Our son developed typically until around the time he turned 2 years old. We heard words...we saw him play with other kids...we watched as he played with his toys appropriately...we made eye contact with him...overall we understood his wants and needs. In a matter of a few months, that was all taken away from him. He began lining up toys, lost all of his words and signs except for one word "ball", ignored other kids, could not sleep through the night, lost eye contact and the ability to follow directions, and he had no way of letting us know what he wanted or how he felt. It was heartbreaking to see something happening to our child that we couldn't stop!

Brycen began receiving home therapy 1-2 times per month for about 6 months before we realized it wasn't just developmental delays. We knew it was Autism...we just didn't want to say it outloud to anyone. He was officially diagnosed with Autism (classic form and regressive), as well as Mental Retardation in August 2009 by the University of Iowa Hospitals and Clinics.
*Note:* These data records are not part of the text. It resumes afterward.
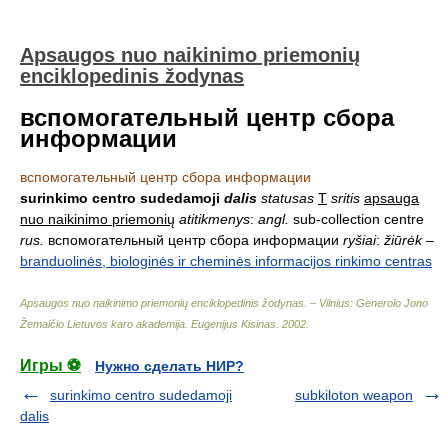
Apsaugos nuo naikinimo priemonių
enciklopedinis žodynas
вспомогательный центр сбора
информации
вспомогательный центр сбора информации
surinkimo centro sudedamoji
dalis
statusas
T
sritis
apsauga
nuo naikinimo priemonių
atitikmenys
:
angl.
sub-collection centre
rus.
вспомогательный центр сбора информации
ryšiai
:
žiūrėk
–
branduolinės, biologinės ir cheminės informacijos rinkimo centras
Apsaugos nuo naikinimo priemonių enciklopedinis žodynas. – Vilnius: Generolo Jono
Žemaičio Lietuvos karo akademija
.
Eugenijus Kisinas
.
2002
.
Игры ⚽
Нужно сделать НИР?
surinkimo centro sudedamoji
subkiloton weapon
dalis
We continue to learn as we make our way through this journey with Brycen and we will continue to share this journey with you on this blog! The blog has been a great therapy for us to be able to vent our frustrations and struggles with accepting that we have a child with special needs, while sharing how blessed we are to have a child teach us what life truly means. It has also been a great way to inform others of his progress and changes over the last couple of years.

Thank you for your support of Brycen and our family! We hope you are able to learn something through this blog no matter if you are a parent of a child with special needs or a neurotypical child, a teacher or therapist, a family member, or just someone that is interested in the journey that a family goes on as they learn their child is battling a life-long disorder.